Высокая пропускная проточной цитометрии Клеточная Анализ для выявления антител к N-метил-D-аспартат рецепторов или допамин-2 рецепторов в сыворотке человека

Published: November 23, 2013
doi:
10.3791/50935
, , , , ,
1Institute for Neuroscience and Muscle Research, The Kids Research Institute at the Children’s Hospital at Westmead,The University of Sydney, 2Flow Cytometry Centre,Westmead Millennium Institute for Medical Research

Summary

За последние годы, живые клеточных анализов были успешно использованы для выявления антител против поверхностных и конформационных антигенов. Здесь мы опишем метод с использованием высокой пропускной проточной цитометрии позволяет анализ больших группах пациентов. Обнаружение новых антител улучшит диагностику и лечение расстройств иммуноопосредованных.

Abstract

За последние годы, антитела против поверхностных и конформационных белков, участвующих в синапсах были обнаружены в аутоиммунных заболеваний ЦНС у детей и взрослых. Эти антитела были использованы, чтобы направлять диагностику и лечение. Сотовые основе анализов улучшились обнаружение антител в сыворотке пациента. Они основаны на поверхностную экспрессию антигенов мозга на эукариотических клеток, которые затем инкубировали с разбавленной сывороткой пациента с последующим флуорохромом конъюгированные вторичные антитела. После промывки вторичное антитело связывания анализировали с помощью проточной цитометрии. Наша группа разработала поток высокой пропускной цитометрии живых клеток на основе анализа, чтобы надежно обнаружить антитела против специфических рецепторов нейромедиаторов. Этот метод проточной цитометрии является прямым, количественный, эффективной и использование системы отбора проб с высокой пропускной позволяет большие когорты пациентов, чтобы быть легко проанализированы в короткий промежуток времени. Кроме того, эта ячейка на основе каксказать можно легко адаптировать для выявления антител к различным антигенным целей, как из центральной нервной системы и периферии. Открывая дополнительные биомаркеров роман антител позволит быструю и точную диагностику и улучшить лечение нарушений иммуноопосредованных.

Introduction

За последние годы, аутоиммунные формы центральной нервной системы (ЦНС) заболеваний выявлено не было. Было показано, что эти заболевания связаны и определяется наличием аутоантител. Эти антитела связываются с нейронных рецепторов или синаптических белков, участвующих в нейротрансмиссии 1,2. Различные антигены были обнаружены, например, N-метил-D-аспартат рецепторов (NMDA-) 3-5, γ-аминомасляной кислоты рецептора ГАМК B (B) 6, рецептор α-амино-3-гидрокси-5-метил-4- изоксазолпропионовой кислоты (АМРА) рецептору 7, напряжения закрытого калиевых каналов (VGKC), связанные белки: лейцин-богатый глиома-активированный протеин 1 (LGL-1) и Contactin-ассоциированный белок 2 (capsr2) 8,9, глутамат рецептора 5,10 , и дофамин-2-рецептора (D2R) 11. В прошлом эти аутоиммунные расстройства ЦНС (в основном называемые энцефалит) часто диагностируется и не лечится. Эти новые биомаркеры антител, напримерNMDA-антитело или D2R антитела, существенно улучшились диагностика и осведомленности, и открыли возможности для лечения пациентов. Действительно, в начале лечения с иммунотерапии связано с улучшением результатов 11,12.

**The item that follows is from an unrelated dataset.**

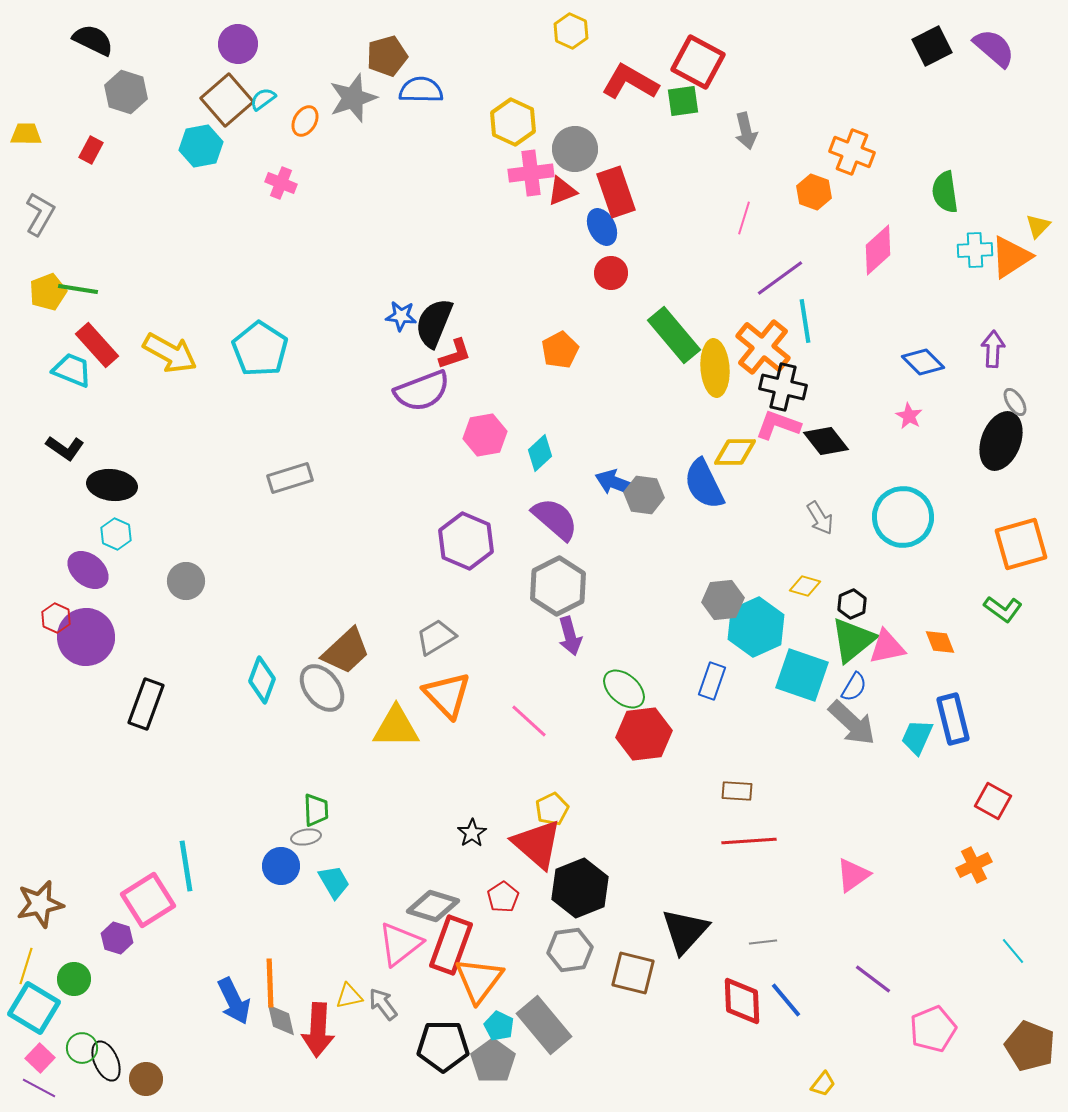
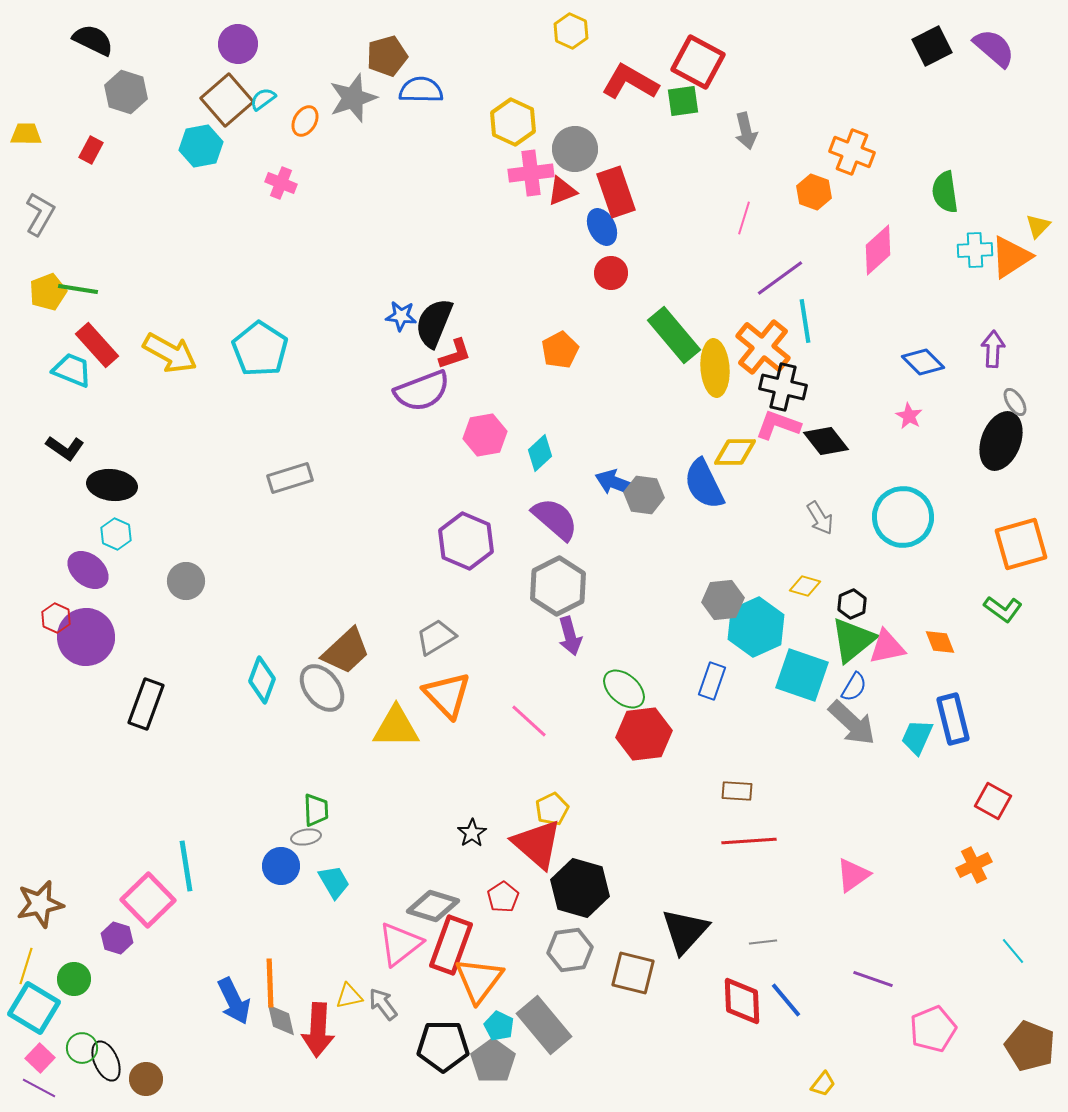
black hexagon at (580, 888): rotated 22 degrees counterclockwise
pink square at (148, 900): rotated 12 degrees counterclockwise
purple line at (873, 979): rotated 18 degrees counterclockwise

Традиционные методы для выявления антител, такие как иммуноферментного анализа (ELISA) и вестерн-блоттинга были использованы для выявления антител в сыворотках. Тем не менее, они не всегда позволяют признание внеклеточных или поверхностных эпитопов и, скорее, может выявить иммунореактивности к внутриклеточным эпитопа. Кроме того, антитела, которые связываются с внеклеточным доменом важных белков, участвующих в нейротрансмиссии, вероятно, будут патогенный 2,3,7,13,14. Таким образом, развитие точных и чувствительных анализов, чтобы обнаружить соответствующую поверхность клеток или внеклеточных антител цели у пациентов имеет первостепенное значение. Способ золотым стандартом в этой области основана на использовании живых клеток, в так называемом "клеток-баSED анализы ". Этот метод предполагает выражение антигена на поверхности клеток млекопитающих (чаще всего человеческие эмбриональные почечные 293 (НЕК293) клеток) в своей нативной форме по трансфекции векторов, содержащих полную последовательность кДНК представляющим интерес антигеном. Текущие nonpermeabilized Клетки затем инкубировали с Разведенные образцы сыворотки и последующей флуорохромом-конъюгированного антитела против человеческого иммуноглобулина (Ig) вторичных антител. Интенсивность или уровень флуоресценции затем обнаружены и связан с уровнем аутоантител связывания. Этот метод является специфическим, так как только один антиген избыточно экспрессируется в клетках. Наиболее широко используется "для чтения отъезде" был конфокальной микроскопии анализ после иммуноцитохимии 4,5,8-10. Тем не менее, проточной цитометрии клеточных анализов были успешно использованы для выявления антител у пациентов с демиелинизирующих заболеваний 15-17. В частности, Waters и соавт. 15 по сравнению обнаружение антител с использованием поддонэль из методов обнаружения антител в том числе клеточных анализов, после чего микроскопии или проточной цитометрии анализа и показал проточной цитометрии на основе клеток анализе наиболее чувствительными, точными, и надежный способ. Таким образом, проточной цитометрии клеток на основе анализа является предпочтительным, поскольку это количественный, не зависящих исследователь, и не включает в себя любое использование радиоактивного материала. Это также удобно, так как позволяет большие когорты пациентов для анализа в короткий промежуток времени.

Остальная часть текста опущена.